[Task prompt] Search the records for the string "понравилось" and copy every line where it turns up.

[Records shown]

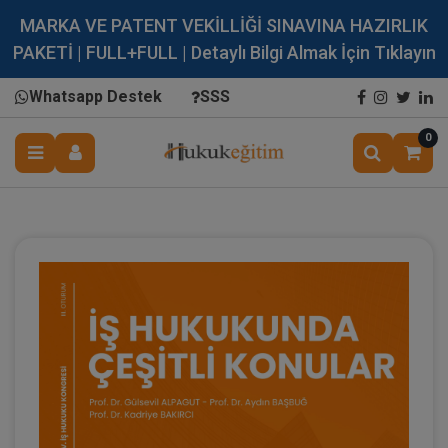
MARKA VE PATENT VEKİLLİĞİ SINAVINA HAZIRLIK
PAKETİ | FULL+FULL | Detaylı Bilgi Almak İçin Tıklayın
Whatsapp Destek
SSS
0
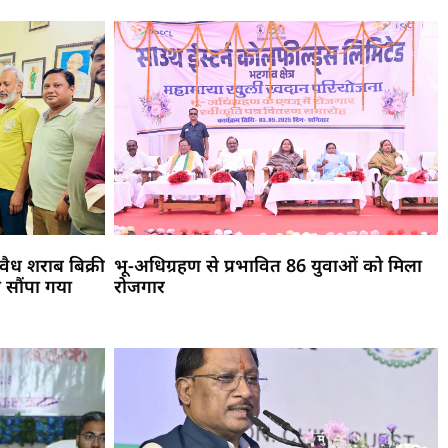
ैध शराब बिक्री
भू-अधिग्रहण से प्रभावित 86 युवाओं को मिला
 सौंपा गया
रोजगार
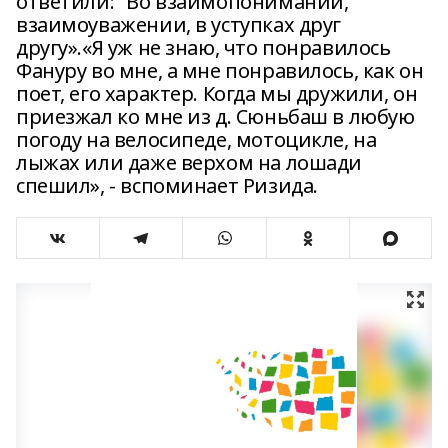
ответили: "Во взаимопонимании,
взаимоуважении, в уступках друг
другу».«Я уж не знаю, что понравилось
Фануру во мне, а мне понравилось, как он
поет, его характер. Когда мы дружили, он
приезжал ко мне из д. Сюньбаш в любую
погоду на велосипеде, мотоцикле, на
лыжах или даже верхом на лошади
спешил», - вспоминает Ризида.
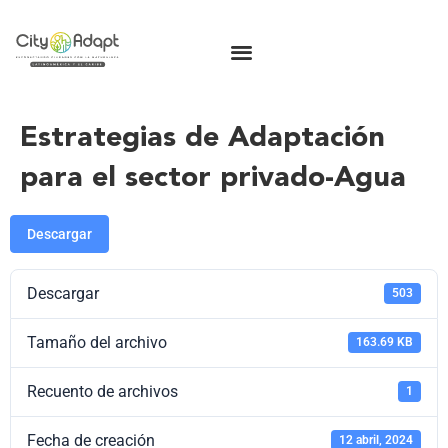
Estrategias de Adaptación
para el sector privado-Agua
Descargar
Descargar
503
Tamaño del archivo
163.69 KB
Recuento de archivos
1
Fecha de creación
12 abril, 2024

[Completed exercise]
другу».«Я уж не знаю, что понравилось
Фануру во мне, а мне понравилось, как он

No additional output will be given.